The Trump administration influenced CDC tips to suppress Covid checks, in line with Home panel

Dr. Robert Redfield, director of the Centers for Disease Control and Prevention, speaks as U.S. President Donald Trump listens during the daily coronavirus task force briefing at the White House on April 22, 2020 in Washington, DC.

Drew Angerer | Getty Images

The Trump administration attempted to suppress Covid-19 testing in the US last year by toning down the Centers for Disease Control and Prevention guidelines on who should be tested, a House panel said Monday .

In August, the CDC revised its Covid-19 testing guidelines to say that people who have no symptoms “don’t necessarily need a test” even after exposure to an infected person. The move has been widely criticized by public health professionals and politicians, who said testing asymptomatic people is an important part of identifying and shutting down chains of spread.

Deputy Health Secretary Brett Giroir, who led the Trump administration’s testing efforts, vigorously denied allegations at the time that the White House had pressured health officials to change the guidelines.

The House Select subcommittee on the coronavirus crisis released newly received emails Monday from a political official with the Department of Health and Human Services indicating that it was pushing for the new guidelines.

In the emails, former HHS scientific advisor Paul Alexander defended the change in testing guidelines, downplaying the importance of testing people without symptoms, saying it was “not the point of testing”. Alexander was brought to HHS by Michael Caputo, a longtime Trump ally who led HHS communications last year, before abruptly leaving after accusing CDC scientists of the riot.

“Testing asymptomatic people for asymptomatic cases is not the point of testing because in the end all we achieve is quarantining asymptomatic low-risk people and preventing the workforce from working,” Alexander wrote a day after the move the CDC’s testing instructions were reported in an email to other HHS officials.

“With this in mind, based on the data available, it would be inadequate to fully test schools and colleges / universities. This will not allow them to reopen themselves optimally,” he added, defending the policy change.

In September, the CDC silently reversed the instructions, saying that anyone, even without symptoms, who has been in close contact with an infected person needs a Covid-19 test.

Rep. James Clyburn, DS.C., chairman of the committee investigating allegations of political influence in the country’s top health officials under the Trump administration, said in letters the CNBC wrote to White House Chief of Staff Ron Klain and the Acting Secretary of HHS, Norris Cochran had directed that the emails are new evidence of political interference in the CDC under Trump.

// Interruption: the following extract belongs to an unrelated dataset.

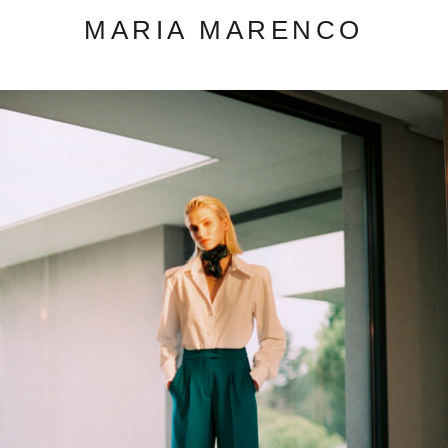
MARIA MARENCO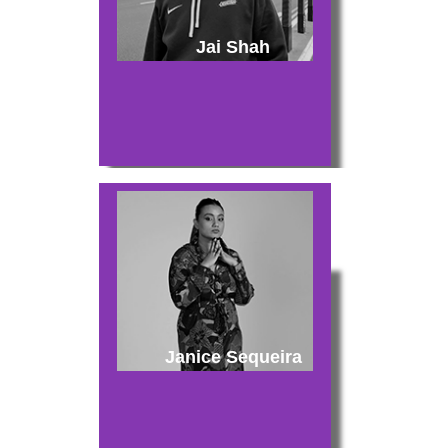
Jai Shah
Janice Sequeira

The email, Clyburn said in the letters, “shows that political officials were involved in the decision to change the CDC’s guidelines and that the Trump administration changed the guidelines to reduce the number of tests and those Allow the virus to spread while the economy reopens quickly. ” . “

Clyburn added that the committee had requested more documents from the CDC and other agencies “to understand the full scope and implications of the Trump White House’s efforts to suppress coronavirus testing.”

Alexander is at the center of the ongoing investigation into whether President Donald Trump’s administration or his appointees have allowed politics to shape the nation’s response to the pandemic. In December, Clyburn posted a plethora of emails from Alexander and Caputo which, according to Clyburn, showed “a harmful pattern of political interference by government officials.”